Recent reported cases:
Midgulf v Groupe Chimiche Tunisien [2009] 2 Lloyd's Rep 411. International sale of sulphur. Appointment of arbitrator. Anti-suit injunction.
CTI v Transclear [2008] 2 Lloyd’s Rep. 526. Court of Appeal. Appeal under section 69 of Arbitration Act 1996 from ad hoc arbitration. Whether contract for sale of cement frustrated by commercial embargo imposed by Mexican cartel.
The Count [2008] 1 Lloyd’s Rep. 72. Commercial Court. Appeal from LMAA arbitration. Voyage charter. Safe port warranty.
The Kitsa [2005] 1 Lloyd’s Rep 432. Commercial Court. Appeal from LMAA arbitration. Time charter, implied indemnity, liability for bottom fouling in course of charter.
Michael Nolan has recently been involved in arbitrations arising from a failed attempt at a management buyout, several arbitrations involving contracts for the construction of Superyachts as well as numerous arbitrations involving disputes under charterparties and commodities involving charterparty and commodity disputes.
Michael Nolan has acted for insurers and assureds in claims arising out of a wide variety of policies covering subject matters ranging from race-horses through lease credit, pregnancy testing kits and crop sowing aircraft to film-editing suites. Much of his work in this area involves acting for and against insurers of marine risks, including P & I Clubs. A particular speciality is yacht insurance; he acted for the successful insurers in The Dora [1989] 1 Lloyd’s Rep 69, The Moonacre [1992] 2 Lloyd’s Rep. 501 and The Arabesque (unreported 1998) and has advised or acted in numerous other cases.
Recent representative cases:
Pratt v Aigaion Insurance [2009] 1 Ll. Rep 225. Court of Appeal. Marine Insurance. Effect of warranty as to presence of Owner and skipper on board “at all times.”; Reported at first instance at [2008] Lloyd’s Rep IR 610
Bayview Motors v Mitsui Fire and Marine Insurance [2003] 1 Lloyd’s Rep 131. Court of Appeal. Whether theft of cars by customs officials amounted to seizure for the purposes of the F.C.& S. clause.
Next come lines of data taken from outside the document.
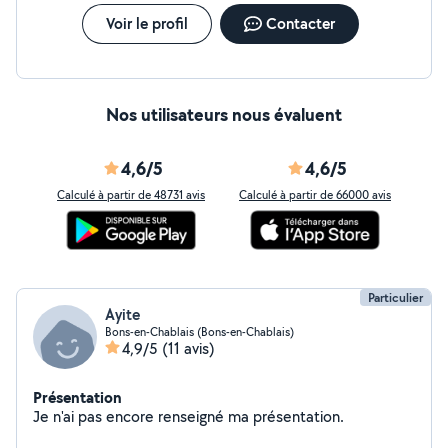
Voir le profil
Contacter
Nos utilisateurs nous évaluent
4,6/5
4,6/5
Calculé à partir de 48731 avis
Calculé à partir de 66000 avis
Particulier
Ayite
Bons-en-Chablais (Bons-en-Chablais)
4,9/5
(11 avis)
Présentation
Je n'ai pas encore renseigné ma présentation.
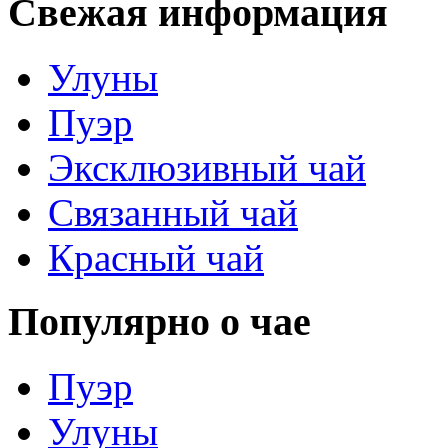
Свежая информация
Улуны
Пуэр
Эксклюзивный чай
Связанный чай
Красный чай
Популярно о чае
Пуэр
Улуны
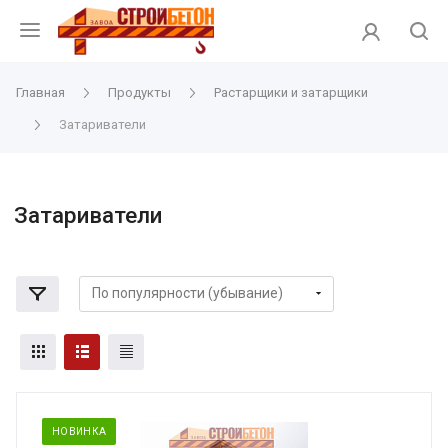
Главная
Продукты
Растарщики и затарщики
Затариватели
Затариватели
НОВИНКА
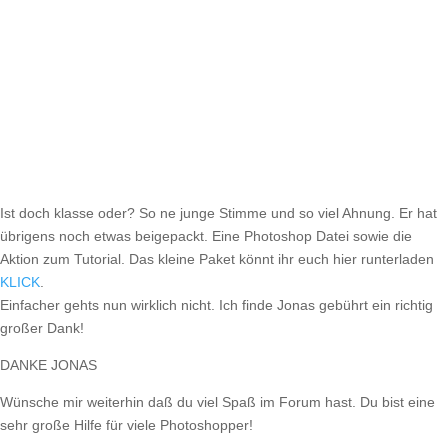
Ist doch klasse oder? So ne junge Stimme und so viel Ahnung. Er hat
übrigens noch etwas beigepackt. Eine Photoshop Datei sowie die
Aktion zum Tutorial. Das kleine Paket könnt ihr euch hier runterladen
KLICK
.
Einfacher gehts nun wirklich nicht. Ich finde Jonas gebührt ein richtig
großer Dank!
DANKE JONAS
Wünsche mir weiterhin daß du viel Spaß im Forum hast. Du bist eine
sehr große Hilfe für viele Photoshopper!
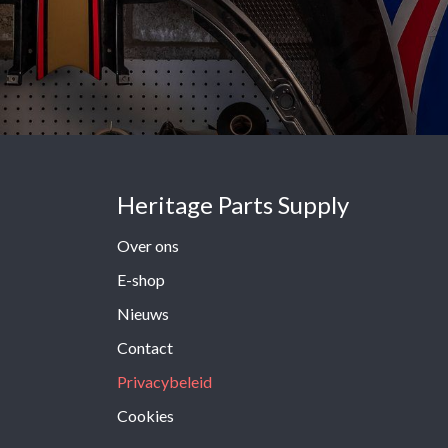
Heritage Parts Supply
Over ons
E-shop
Nieuws
Contact
Privacybeleid
Cookies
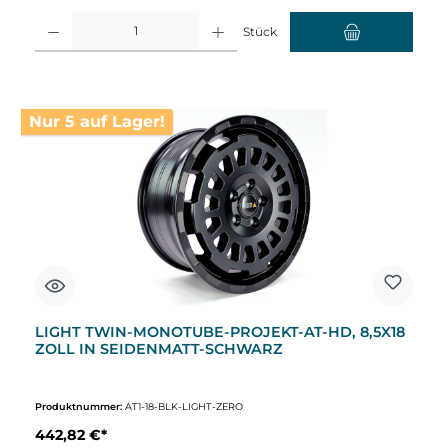
Produkt Anzahl: Gib den gewünschten Wert ein oder benutze die Schaltflächen um d
Stück
Nur 5 auf Lager!
LIGHT TWIN-MONOTUBE-PROJEKT-AT-HD, 8,5X18
ZOLL IN SEIDENMATT-SCHWARZ
Produktnummer:
AT1-18-BLK-LIGHT-ZERO
442,82 €*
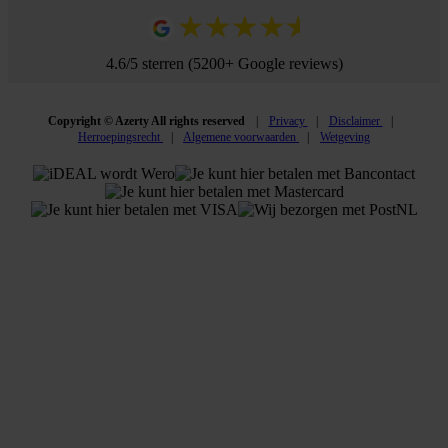
4.6/5 sterren (5200+ Google reviews)
Copyright © Azerty All rights reserved
Privacy
Disclaimer
Herroepingsrecht
Algemene voorwaarden
Wetgeving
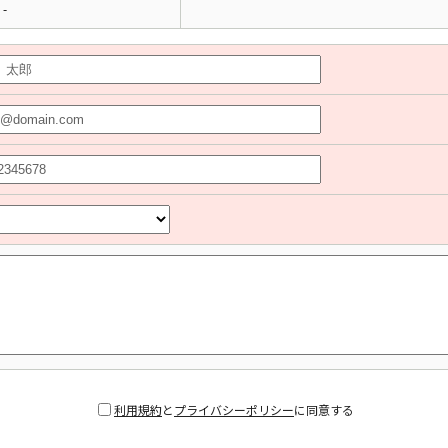
-
利用規約
と
プライバシーポリシー
に同意する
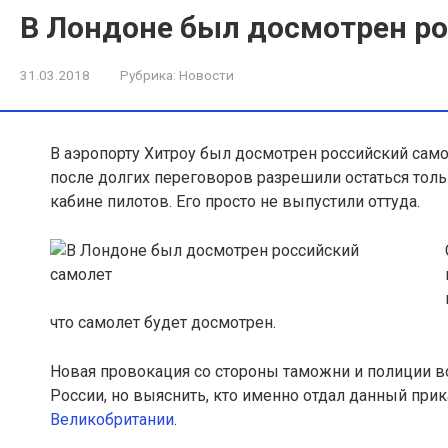
В Лондоне был досмотрен р
31.03.2018
Рубрика:
Новости
В аэропорту Хитроу был досмотрен российский само
после долгих переговоров разрешили остаться толь
кабине пилотов. Его просто не выпустили оттуда.
что самолет будет досмотрен.
Новая провокация со стороны таможни и полиции в
России, но выяснить, кто именно отдал данный прика
Великобритании
.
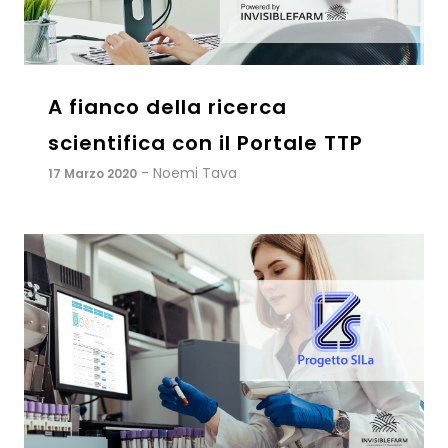
A fianco della ricerca
scientifica con il Portale TTP
- Noemi Tava
17 Marzo 2020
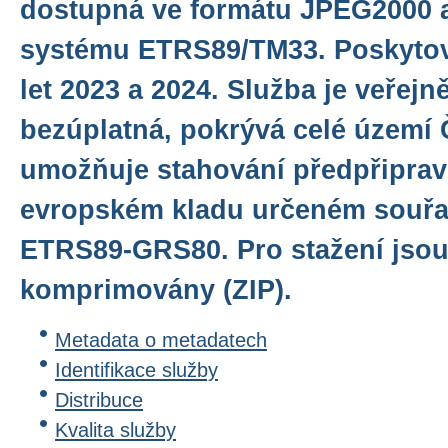
dostupná ve formátu JPEG2000 
systému ETRS89/TM33. Poskytov
let 2023 a 2024. Služba je veřej
bezúplatná, pokrývá celé území 
umožňuje stahování předpřiprav
evropském kladu určeném souřa
ETRS89-GRS80. Pro stažení jsou
komprimovány (ZIP).
Metadata o metadatech
Identifikace služby
Distribuce
Kvalita služby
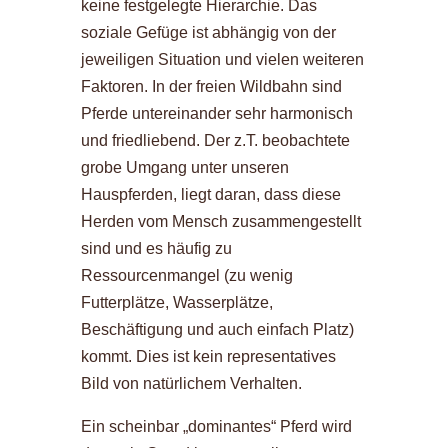
keine festgelegte Hierarchie. Das
soziale Gefüge ist abhängig von der
jeweiligen Situation und vielen weiteren
Faktoren. In der freien Wildbahn sind
Pferde untereinander sehr harmonisch
und friedliebend. Der z.T. beobachtete
grobe Umgang unter unseren
Hauspferden, liegt daran, dass diese
Herden vom Mensch zusammengestellt
sind und es häufig zu
Ressourcenmangel (zu wenig
Futterplätze, Wasserplätze,
Beschäftigung und auch einfach Platz)
kommt. Dies ist kein representatives
Bild von natürlichem Verhalten.
Ein scheinbar „dominantes“ Pferd wird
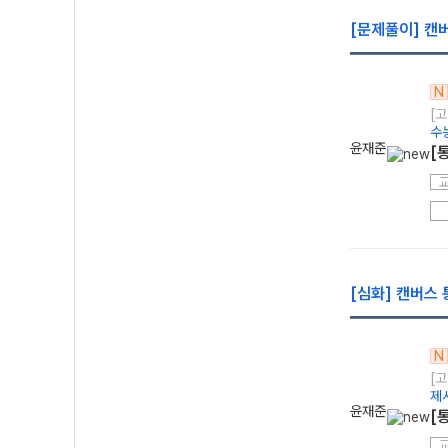
[문제풀이] 캔
N
[고
수
윤재준
[
[심화] 캔버스
N
[고
제
윤재준
[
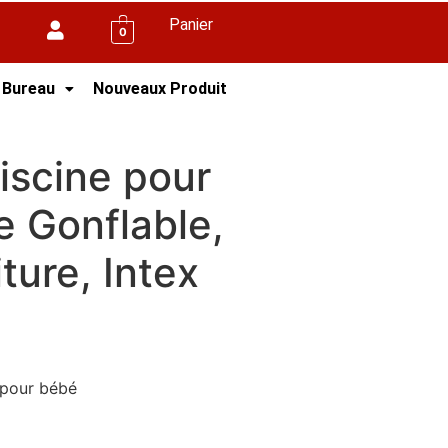
Panier
0
 Bureau
Nouveaux Produit
Piscine pour
 Gonflable,
ture, Intex
 pour bébé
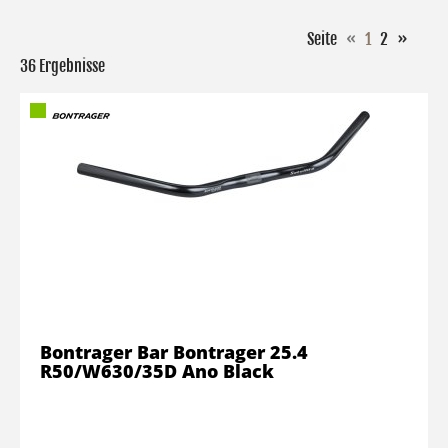
Seite
«
1
2
»
36 Ergebnisse
Bontrager Bar Bontrager 25.4
R50/W630/35D Ano Black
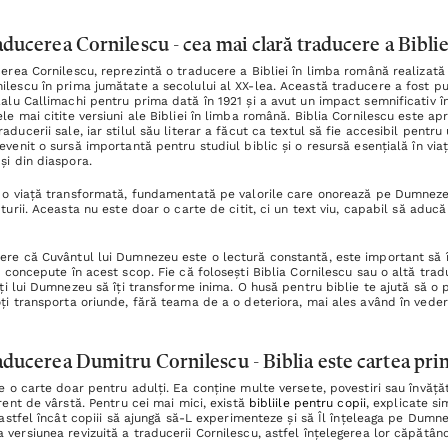
aducerea Cornilescu - cea mai clară traducere a Bibli
cerea Cornilescu, reprezintă o traducere a Bibliei în limba română realizată 
ilescu în prima jumătate a secolului al XX-lea. Această traducere a fost pu
Ralu Callimachi pentru prima dată în 1921 și a avut un impact semnificativ 
le mai citite versiuni ale Bibliei în limba română. Biblia Cornilescu este ap
aducerii sale, iar stilul său literar a făcut ca textul să fie accesibil pentru
evenit o sursă importantă pentru studiul biblic și o resursă esențială în viaț
și din diaspora.
i o viață transformată, fundamentată pe valorile care onorează pe Dumnezeu
pturii. Aceasta nu este doar o carte de citit, ci un text viu, capabil să aduc
ere că Cuvântul lui Dumnezeu este o lectură constantă, este important să 
concepute în acest scop. Fie că folosești Biblia Cornilescu sau o altă traduc
iți lui Dumnezeu să îți transforme inima. O husă pentru biblie te ajută să o p
oți transporta oriunde, fără teama de a o deteriora, mai ales având în vedere
raducerea Dumitru Cornilescu - Biblia este cartea pr
e o carte doar pentru adulți. Ea conține multe versete, povestiri sau învăță
erent de vârstă. Pentru cei mai mici, există
bibliile pentru copii
, explicate si
, astfel încât copiii să ajungă să-L experimenteze și să Îl înțeleaga pe Dumn
 versiunea revizuită a traducerii Cornilescu, astfel înțelegerea lor căpătân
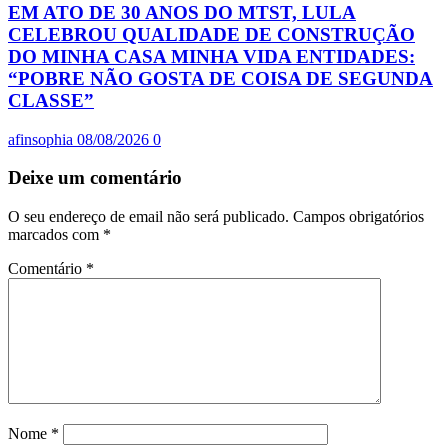
EM ATO DE 30 ANOS DO MTST, LULA
CELEBROU QUALIDADE DE CONSTRUÇÃO
DO MINHA CASA MINHA VIDA ENTIDADES:
“POBRE NÃO GOSTA DE COISA DE SEGUNDA
CLASSE”
afinsophia
08/08/2026
0
Deixe um comentário
O seu endereço de email não será publicado.
Campos obrigatórios
marcados com
*
Comentário
*
Nome
*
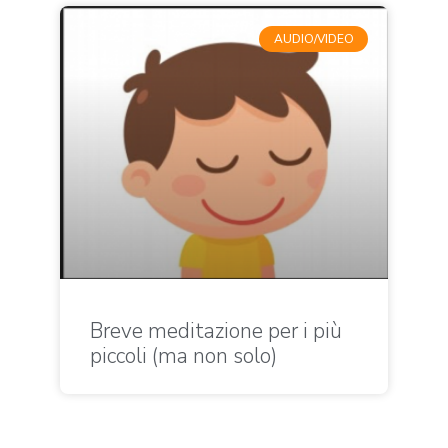
AUDIO/VIDEO
Breve meditazione per i più
piccoli (ma non solo)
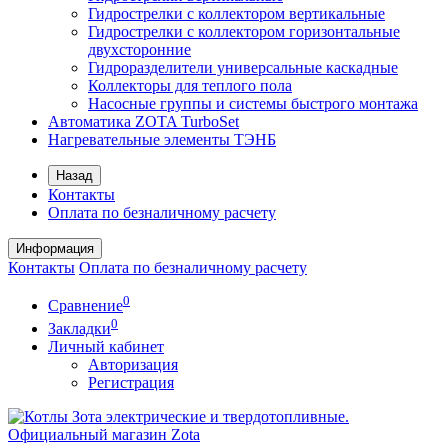
Гидрострелки с коллектором вертикальные
Гидрострелки с коллектором горизонтальные
двухсторонние
Гидроразделители универсальные каскадные
Коллекторы для теплого пола
Насосные группы и системы быстрого монтажа
Автоматика ZOTA TurboSet
Нагревательные элементы ТЭНБ
Назад
Контакты
Оплата по безналичному расчету
Информация
Контакты
Оплата по безналичному расчету
0
Сравнение
0
Закладки
Личный кабинет
Авторизация
Регистрация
Duration of cover under warehouse to warehouse clause.
- acting for insurers in a dispute arising out of the insurance cover of a fleet of canal cruisers in France and a loss by fire of part of the fleet.
- acting for a P&I Club defending a claim for an indemnity against a substantial judgment for cargo damage.
- acting for a shipping line defending a substantial claim by a P&I Club for outstanding calls;
- acting for assured in loss by fire of a luxury yacht.